Unicorn Hunt

Jun 25, 2012 03:08

I wrote this to siege's first prompt.

It moved, a swift flowing darkness through the patches of short purple-grey heath that brushed its belly then it was a shadow under the trees, but it was no shadow.

Sir Roden no longer felt that he was dressed for the occasion.  A unicorn hunt was supposed to be a pleasant way to spend the afternoon with a few friends and a lady, enjoying the outdoors in good weather and fine company.  You had a nice picnic lunch and afternoon snack packed for you, chose a good spot and with a judicious choice of bait, preferably someone’s wife or a widow, you could be guaranteed not to see a unicorn the whole afternoon.  In the absence of unicorn you could enjoy good conversation, polite dalliance or, if your designated bait was a wealthy widow, actual courtship.  The last thing anyone wanted at one of these affairs was a unicorn because then you’d have to deal with it and if you did, even if the king hadn’t let it quietly be known that he was in the market for more unicorn horn, keeping the horn was practically an act of lese-majesty.

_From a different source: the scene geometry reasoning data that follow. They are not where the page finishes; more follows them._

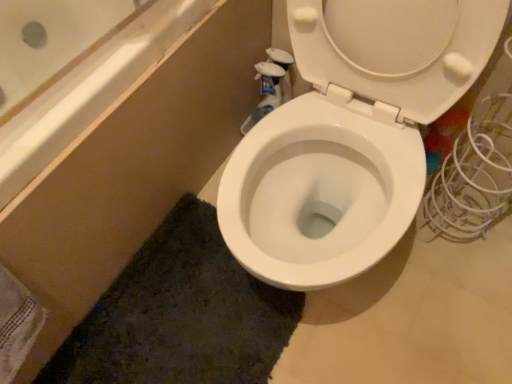 What do you see at coordinates (16, 324) in the screenshot?
I see `white textured towel at lower left` at bounding box center [16, 324].

Find the location of a particular element. The width and height of the screenshot is (512, 384). dark green textured bath mat at lower center is located at coordinates (180, 315).

This screenshot has height=384, width=512. I want to click on white glossy toilet at center, so click(x=350, y=135).

Image resolution: width=512 pixels, height=384 pixels. What are the coordinates of `white textured towel at lower left` in the screenshot? It's located at (16, 324).

Is dark green textured bath mat at lower center oriented away from white glossy toilet at center?

No, dark green textured bath mat at lower center is not facing away from white glossy toilet at center.

Identify the location of bath mat directly beneath the white glossy toilet at center (from a real-world perspective). (180, 315).

Can you confirm if dark green textured bath mat at lower center is positioned to the left of white glossy toilet at center?

Yes, dark green textured bath mat at lower center is to the left of white glossy toilet at center.

From a real-world perspective, is white textured towel at lower left positioned under dark green textured bath mat at lower center based on gravity?

Actually, white textured towel at lower left is physically above dark green textured bath mat at lower center in the real world.

From the image's perspective, does white textured towel at lower left appear higher than dark green textured bath mat at lower center?

Yes, from the image's perspective, white textured towel at lower left is above dark green textured bath mat at lower center.

Is there a large distance between white textured towel at lower left and dark green textured bath mat at lower center?

That's not correct — white textured towel at lower left is a little close to dark green textured bath mat at lower center.

Between point (1, 310) and point (126, 293), which one is positioned in front?

Point (1, 310)

Considering the relative sizes of dark green textured bath mat at lower center and white textured towel at lower left in the image provided, is dark green textured bath mat at lower center shorter than white textured towel at lower left?

Correct, dark green textured bath mat at lower center is not as tall as white textured towel at lower left.

Which point is more distant from viewer, (190,372) or (10,353)?

The point (190,372) is behind.

Between dark green textured bath mat at lower center and white textured towel at lower left, which one appears on the left side from the viewer's perspective?

white textured towel at lower left is more to the left.

Where is `bath mat that is on the right side of white textured towel at lower left`? This screenshot has height=384, width=512. bath mat that is on the right side of white textured towel at lower left is located at coordinates (180, 315).

Considering the relative positions of white glossy toilet at center and white textured towel at lower left in the image provided, is white glossy toilet at center to the right of white textured towel at lower left from the viewer's perspective?

Yes, white glossy toilet at center is to the right of white textured towel at lower left.

Is white glossy toilet at center next to white textured towel at lower left and touching it?

They are not placed beside each other.

Is white glossy toilet at center not within white textured towel at lower left?

white glossy toilet at center is positioned outside white textured towel at lower left.

Which is closer, (x=415, y=162) or (x=12, y=295)?

Point (x=415, y=162) appears to be farther away from the viewer than point (x=12, y=295).

Is white glossy toilet at center in front of dark green textured bath mat at lower center?

Yes.

Considering the relative sizes of white glossy toilet at center and dark green textured bath mat at lower center in the image provided, is white glossy toilet at center shorter than dark green textured bath mat at lower center?

No, white glossy toilet at center is not shorter than dark green textured bath mat at lower center.

Would you consider white glossy toilet at center to be distant from dark green textured bath mat at lower center?

Actually, white glossy toilet at center and dark green textured bath mat at lower center are a little close together.

From the image's perspective, is white glossy toilet at center under dark green textured bath mat at lower center?

No, from the image's perspective, white glossy toilet at center is not beneath dark green textured bath mat at lower center.

Who is smaller, white textured towel at lower left or white glossy toilet at center?

With smaller size is white textured towel at lower left.

Looking at this image, does white textured towel at lower left come behind white glossy toilet at center?

That is True.

Can you confirm if white textured towel at lower left is taller than white glossy toilet at center?

Incorrect, the height of white textured towel at lower left is not larger of that of white glossy toilet at center.

At what (x,y) coordinates should I click in order to perform the action: click on bath mat below the white glossy toilet at center (from a real-world perspective). Please return your answer as a coordinate pair (x, y). Looking at the image, I should click on (180, 315).

Where is `bath mat on the right side of white textured towel at lower left`? The image size is (512, 384). bath mat on the right side of white textured towel at lower left is located at coordinates (180, 315).

Consider the image. Which object lies further to the anchor point dark green textured bath mat at lower center, white glossy toilet at center or white textured towel at lower left?

Among the two, white glossy toilet at center is located further to dark green textured bath mat at lower center.

Which object lies further to the anchor point white textured towel at lower left, dark green textured bath mat at lower center or white glossy toilet at center?

Among the two, white glossy toilet at center is located further to white textured towel at lower left.

Based on their spatial positions, is white textured towel at lower left or white glossy toilet at center closer to dark green textured bath mat at lower center?

The object closer to dark green textured bath mat at lower center is white textured towel at lower left.

From the image, which object appears to be farther from white glossy toilet at center, dark green textured bath mat at lower center or white textured towel at lower left?

Among the two, white textured towel at lower left is located further to white glossy toilet at center.

From the image, which object appears to be nearer to white glossy toilet at center, white textured towel at lower left or dark green textured bath mat at lower center?

dark green textured bath mat at lower center is positioned closer to the anchor white glossy toilet at center.

When comparing their distances from white textured towel at lower left, does white glossy toilet at center or dark green textured bath mat at lower center seem further?

white glossy toilet at center is positioned further to the anchor white textured towel at lower left.

Locate an element on the screen. The image size is (512, 384). bath mat between white textured towel at lower left and white glossy toilet at center from left to right is located at coordinates (180, 315).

There wasn’t supposed to be a unicorn.

Sir Gervais had been returning from a few minutes privacy among the trees when it had run him through from behind.  They’d abandoned the picnic and run for the horses, and it had run Sir Rollo down then pigrooted on top of him.  While Sir Rollo was being ripped apart by those sharp hooves, Sir Roden had been able to get Lady Elaine up on her horse while Sir Marcel had untied it.  When their attacker had screamed in that almost horse-like sound, Lady Elaine had stayed on her horse as it bolted.  Sir Alan had been mounting his steed and Sir Roden had last seen him clinging to his stirrup by hand, like a footman gaining a boost into battle with the knights’ charge.  The other horses had broken free too leaving the last two knights afoot and too close to the enemy.  Sir Roden and Sir Marcel had separated so that it couldn’t come after them both at once.

Sir Roden had heard a man scream in the distance a while ago.

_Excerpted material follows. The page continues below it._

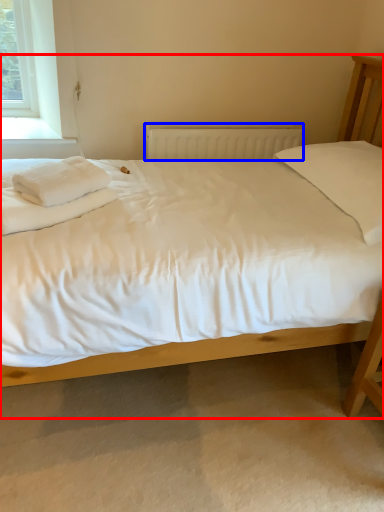 Question: Which object is further to the camera taking this photo, bed (highlighted by a red box) or radiator (highlighted by a blue box)?

Choices:
 (A) bed
 (B) radiator

Answer: (B)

Now he was hiding behind a tree.  All the armour, weapons and other gear he would have chosen to wear in a fight for his life against an enemy armed with a bone spear were back at the manor.  He had a sword and a knife, but they weren’t the tools he would have chosen for this job.

There was a sound like a horse’s snicker from the other side of the tree.  Sir Roden didn’t think it would be a horse.  He wondered whether it could put that spike of its through the tree.  He feared the answer.